Estaba susurrando. El aroma de la ropa guardada de Ida la tranquilizaba. Avanzó arrastrando los pies hasta alcanzar el fondo, junto a la pared más pequeña, donde los esquís de Nefis y el trineo de Ida estaban amarrados a la pared: «EDREDÓN PA’ INVITAOS».

Tiró de la gran caja y levantó la tapa. El edredón estaba enrollado y amarrado con dos gruesas gomas rojas. Marry se lo metió debajo del brazo, volvió a poner la tapa en su sitio, colocó la caja en el estante y retornó cojeando hasta la puerta.

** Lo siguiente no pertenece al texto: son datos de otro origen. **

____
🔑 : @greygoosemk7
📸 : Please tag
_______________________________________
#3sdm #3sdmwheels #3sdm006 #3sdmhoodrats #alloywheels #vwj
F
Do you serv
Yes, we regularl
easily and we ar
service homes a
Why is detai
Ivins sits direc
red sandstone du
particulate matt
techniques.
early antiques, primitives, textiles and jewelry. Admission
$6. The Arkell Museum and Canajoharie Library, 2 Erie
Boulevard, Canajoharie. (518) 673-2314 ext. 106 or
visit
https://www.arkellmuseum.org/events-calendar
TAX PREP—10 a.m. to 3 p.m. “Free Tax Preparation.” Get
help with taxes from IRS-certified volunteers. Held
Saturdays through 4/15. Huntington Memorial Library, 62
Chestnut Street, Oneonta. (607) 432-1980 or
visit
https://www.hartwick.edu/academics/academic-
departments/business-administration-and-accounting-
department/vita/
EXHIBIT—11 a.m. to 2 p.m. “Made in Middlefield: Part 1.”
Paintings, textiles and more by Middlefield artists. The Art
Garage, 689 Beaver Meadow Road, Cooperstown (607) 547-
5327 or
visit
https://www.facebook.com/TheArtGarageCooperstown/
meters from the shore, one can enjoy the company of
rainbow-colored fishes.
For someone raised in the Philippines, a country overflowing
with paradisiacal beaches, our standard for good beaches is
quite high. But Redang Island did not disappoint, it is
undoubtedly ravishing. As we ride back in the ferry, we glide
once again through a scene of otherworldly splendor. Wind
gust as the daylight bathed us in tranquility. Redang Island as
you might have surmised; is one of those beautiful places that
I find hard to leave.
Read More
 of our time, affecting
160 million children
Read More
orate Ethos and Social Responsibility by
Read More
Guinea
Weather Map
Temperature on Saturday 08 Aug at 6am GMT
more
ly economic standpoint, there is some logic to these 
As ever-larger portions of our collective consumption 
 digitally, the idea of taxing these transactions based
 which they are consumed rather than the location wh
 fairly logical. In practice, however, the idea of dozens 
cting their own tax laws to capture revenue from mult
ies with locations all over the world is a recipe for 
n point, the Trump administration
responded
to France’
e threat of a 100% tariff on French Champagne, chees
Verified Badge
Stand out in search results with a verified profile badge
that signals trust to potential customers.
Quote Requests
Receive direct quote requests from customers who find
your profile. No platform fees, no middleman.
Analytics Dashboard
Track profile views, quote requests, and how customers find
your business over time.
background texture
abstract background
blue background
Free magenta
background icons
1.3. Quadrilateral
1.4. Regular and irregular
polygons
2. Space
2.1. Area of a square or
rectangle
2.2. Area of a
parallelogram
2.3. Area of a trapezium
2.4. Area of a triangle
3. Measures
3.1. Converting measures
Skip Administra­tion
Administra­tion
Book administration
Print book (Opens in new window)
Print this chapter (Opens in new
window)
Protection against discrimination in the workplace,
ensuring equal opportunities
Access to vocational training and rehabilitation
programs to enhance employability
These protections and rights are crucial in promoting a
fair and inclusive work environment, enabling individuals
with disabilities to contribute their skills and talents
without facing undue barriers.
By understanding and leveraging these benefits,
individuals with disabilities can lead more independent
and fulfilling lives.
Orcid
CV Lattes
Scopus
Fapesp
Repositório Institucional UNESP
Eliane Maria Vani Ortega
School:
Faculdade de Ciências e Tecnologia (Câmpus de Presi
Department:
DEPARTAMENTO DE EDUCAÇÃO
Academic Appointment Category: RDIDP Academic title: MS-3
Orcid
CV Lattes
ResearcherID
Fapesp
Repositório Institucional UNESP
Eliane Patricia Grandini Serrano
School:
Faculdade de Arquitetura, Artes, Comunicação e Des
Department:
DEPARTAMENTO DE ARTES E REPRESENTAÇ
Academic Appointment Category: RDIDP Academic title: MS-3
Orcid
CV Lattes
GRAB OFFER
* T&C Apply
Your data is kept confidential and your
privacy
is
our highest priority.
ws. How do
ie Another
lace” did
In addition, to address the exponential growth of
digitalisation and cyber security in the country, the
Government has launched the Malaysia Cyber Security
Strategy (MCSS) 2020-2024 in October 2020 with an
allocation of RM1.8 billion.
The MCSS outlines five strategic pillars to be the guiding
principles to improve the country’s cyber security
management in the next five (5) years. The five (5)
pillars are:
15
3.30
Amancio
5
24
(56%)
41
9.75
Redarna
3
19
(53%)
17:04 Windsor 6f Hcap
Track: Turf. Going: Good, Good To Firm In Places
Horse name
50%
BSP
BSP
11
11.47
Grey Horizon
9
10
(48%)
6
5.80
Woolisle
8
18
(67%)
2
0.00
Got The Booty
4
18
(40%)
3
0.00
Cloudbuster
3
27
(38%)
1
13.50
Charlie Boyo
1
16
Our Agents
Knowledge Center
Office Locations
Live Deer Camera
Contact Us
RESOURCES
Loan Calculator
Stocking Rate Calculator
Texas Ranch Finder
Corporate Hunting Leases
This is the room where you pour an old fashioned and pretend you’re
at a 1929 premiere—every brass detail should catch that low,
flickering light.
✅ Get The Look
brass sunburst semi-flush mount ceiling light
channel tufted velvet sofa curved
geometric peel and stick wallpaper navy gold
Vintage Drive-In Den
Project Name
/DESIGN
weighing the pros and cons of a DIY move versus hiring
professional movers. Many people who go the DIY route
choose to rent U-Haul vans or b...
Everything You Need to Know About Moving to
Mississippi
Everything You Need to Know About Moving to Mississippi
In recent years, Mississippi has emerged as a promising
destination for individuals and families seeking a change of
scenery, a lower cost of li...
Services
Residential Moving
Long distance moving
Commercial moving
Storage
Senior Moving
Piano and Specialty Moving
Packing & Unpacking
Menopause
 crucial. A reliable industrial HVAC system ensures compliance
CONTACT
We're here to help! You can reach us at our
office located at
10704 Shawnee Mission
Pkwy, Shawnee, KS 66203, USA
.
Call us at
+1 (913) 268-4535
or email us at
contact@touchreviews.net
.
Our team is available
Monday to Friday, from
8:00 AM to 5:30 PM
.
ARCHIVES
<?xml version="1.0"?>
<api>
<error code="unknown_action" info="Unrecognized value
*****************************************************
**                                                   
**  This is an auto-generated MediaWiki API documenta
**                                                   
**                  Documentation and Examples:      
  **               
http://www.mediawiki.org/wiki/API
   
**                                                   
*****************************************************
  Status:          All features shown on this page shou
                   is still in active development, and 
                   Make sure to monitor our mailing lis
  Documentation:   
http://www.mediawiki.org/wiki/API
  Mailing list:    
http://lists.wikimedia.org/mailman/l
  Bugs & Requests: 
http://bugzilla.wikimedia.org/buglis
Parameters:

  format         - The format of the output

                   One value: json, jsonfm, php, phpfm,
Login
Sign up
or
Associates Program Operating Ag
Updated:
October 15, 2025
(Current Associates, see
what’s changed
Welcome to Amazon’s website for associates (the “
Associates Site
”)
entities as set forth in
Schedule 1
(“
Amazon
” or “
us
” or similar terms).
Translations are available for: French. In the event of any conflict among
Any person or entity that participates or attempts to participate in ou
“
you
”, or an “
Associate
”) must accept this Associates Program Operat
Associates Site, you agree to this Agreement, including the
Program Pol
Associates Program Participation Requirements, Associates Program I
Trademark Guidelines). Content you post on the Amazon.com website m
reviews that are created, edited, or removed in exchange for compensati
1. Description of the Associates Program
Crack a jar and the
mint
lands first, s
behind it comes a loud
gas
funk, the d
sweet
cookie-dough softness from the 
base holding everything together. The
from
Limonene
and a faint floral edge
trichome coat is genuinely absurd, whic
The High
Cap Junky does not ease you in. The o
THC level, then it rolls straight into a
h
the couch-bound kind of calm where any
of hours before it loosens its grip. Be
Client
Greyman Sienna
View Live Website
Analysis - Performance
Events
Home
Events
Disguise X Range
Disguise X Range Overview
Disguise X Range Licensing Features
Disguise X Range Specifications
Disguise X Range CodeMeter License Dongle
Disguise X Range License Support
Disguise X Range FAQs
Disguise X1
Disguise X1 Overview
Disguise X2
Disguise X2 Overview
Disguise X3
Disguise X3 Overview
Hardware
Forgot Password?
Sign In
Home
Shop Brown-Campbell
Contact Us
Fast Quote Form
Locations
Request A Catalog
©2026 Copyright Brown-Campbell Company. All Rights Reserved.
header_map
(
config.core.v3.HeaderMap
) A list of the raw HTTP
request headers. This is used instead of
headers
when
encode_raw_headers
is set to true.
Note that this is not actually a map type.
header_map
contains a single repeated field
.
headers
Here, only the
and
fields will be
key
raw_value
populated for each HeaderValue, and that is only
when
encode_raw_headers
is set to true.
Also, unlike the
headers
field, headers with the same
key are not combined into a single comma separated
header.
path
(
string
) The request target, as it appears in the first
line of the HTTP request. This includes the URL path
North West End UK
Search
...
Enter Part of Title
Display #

– Muy bien, muy bien -murmuró aliviada-. Ahora cogemos y nos volvemos al dulce seno del piso.

Estaba a punto de cerrar cuando le pareció oír un ruido.

Un latigazo de adrenalina le hizo contener la respiración.

Nada.

Y luego volvió a sonar. Un estallido sordo, o un golpetazo. Distante, pero esta vez perceptible. Marry soltó el edredón y se cogió las manos presa del pánico.

– Ay, Dios todopoderoso, en nombre de Jesús -exclamó.

Volvió a sonar.

En las profundidades del cerebro de Marry quedaba el último resto de la existencia que había llevado durante casi cincuenta y cinco años, hasta que su vida pegó tan sorprendente giro y todo pasó a ser bueno y luminoso. La huérfana Marry con lo fea y flaca que era, sobrevivió contra todo pronóstico porque era lista. La Marry joven y malhablada consiguió salir con vida de las calles de la prostitución de Oslo en la década de 1960 porque era astuta. La vieja puta Harrymarry había sobrevivido a una existencia de humillaciones y drogas por una única razón: simple y llanamente no se dejaba machacar.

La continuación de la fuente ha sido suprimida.